Ia menjelaskan, berbagai program pembinaan seperti kegiatan keputrian, pelatihan, dan forum edukasi merupakan bagian dari proses panjang dalam mempersiapkan regenerasi yang berkualitas. Menurutnya, generasi muda perlu dibekali tidak hanya dengan ilmu agama, tetapi juga keterampilan hidup dan kepedulian sosial.

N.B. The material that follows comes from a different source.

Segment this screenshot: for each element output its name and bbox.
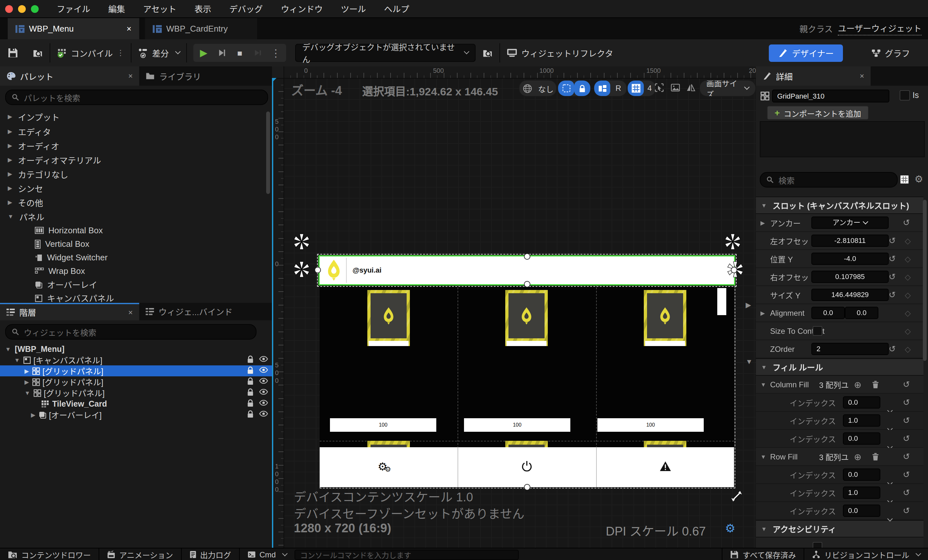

“Tantangan ke depan semakin kompleks. Bukan hanya di Indonesia, tetapi juga di seluruh dunia. Negara-negara maju pun saat ini menghadapi kesulitan ekonomi dan ketatnya persaingan kerja,” jelasnya.
Ia mencontohkan kondisi di Selandia Baru dan sejumlah negara Eropa yang kini turut mengalami tekanan ekonomi. Hal tersebut menunjukkan bahwa perubahan global menuntut kesiapan generasi muda agar mampu bertahan dan berkontribusi secara nyata di tengah dinamika yang terus berkembang.
Lebih lanjut, M. Aditya menegaskan pentingnya menanamkan semangat pengabdian kepada bangsa. Ia mengajak generasi muda LDII untuk tidak hanya menjadi penonton, tetapi turut mengambil peran dalam pembangunan nasional.
“Kita lahir di Indonesia, hidup di Indonesia, dan insyaAllah akan kembali ke tanah Indonesia. Maka sudah seharusnya kita memiliki keinginan kuat untuk memberikan kontribusi terbaik bagi bangsa dan negara,” tegasnya.
Dalam kesempatan tersebut, ia juga menyoroti persoalan stunting yang menjadi salah satu tantangan serius saat ini. Menurutnya, kondisi stunting tidak hanya berdampak pada pertumbuhan fisik, tetapi juga berpengaruh pada kualitas sumber daya manusia di masa depan.
“Dulu kasus gizi buruk ada, tetapi tidak masif. Sekarang jumlahnya semakin meningkat. Jika tidak ditangani sejak dini, dampaknya bisa panjang terhadap kecerdasan dan produktivitas generasi,” ungkapnya.
Ia menambahkan, upaya pencegahan stunting harus dimulai sejak usia remaja, termasuk melalui pemahaman gizi, pola hidup sehat, serta deteksi dini kondisi kesehatan. Perempuan, menurutnya, memiliki peran strategis karena kelak akan menjadi ibu yang menentukan kualitas generasi berikutnya.
Sementara itu, dalam sesi materi, para narasumber menekankan pentingnya edukasi gizi seimbang, kesiapan kesehatan sebelum pernikahan, serta peran perempuan dalam memastikan tumbuh kembang anak berjalan optimal. Peserta juga diajak untuk lebih memahami faktor penyebab stunting serta langkah konkret pencegahannya di lingkungan masing-masing.
Melalui kegiatan ini, LDII Lampung berharap generasi muda, khususnya perempuan, tidak hanya memiliki pengetahuan, tetapi juga kesadaran dan komitmen untuk menjadi agen perubahan di tengah masyarakat.
Dengan demikian, talkshow ini tidak sekadar menjadi forum diskusi, tetapi menjadi momentum strategis untuk meneguhkan peran perempuan sebagai garda terdepan dalam mencegah stunting, sekaligus menyiapkan generasi unggul yang sehat, mandiri, dan siap menghadapi tantangan global di masa depan.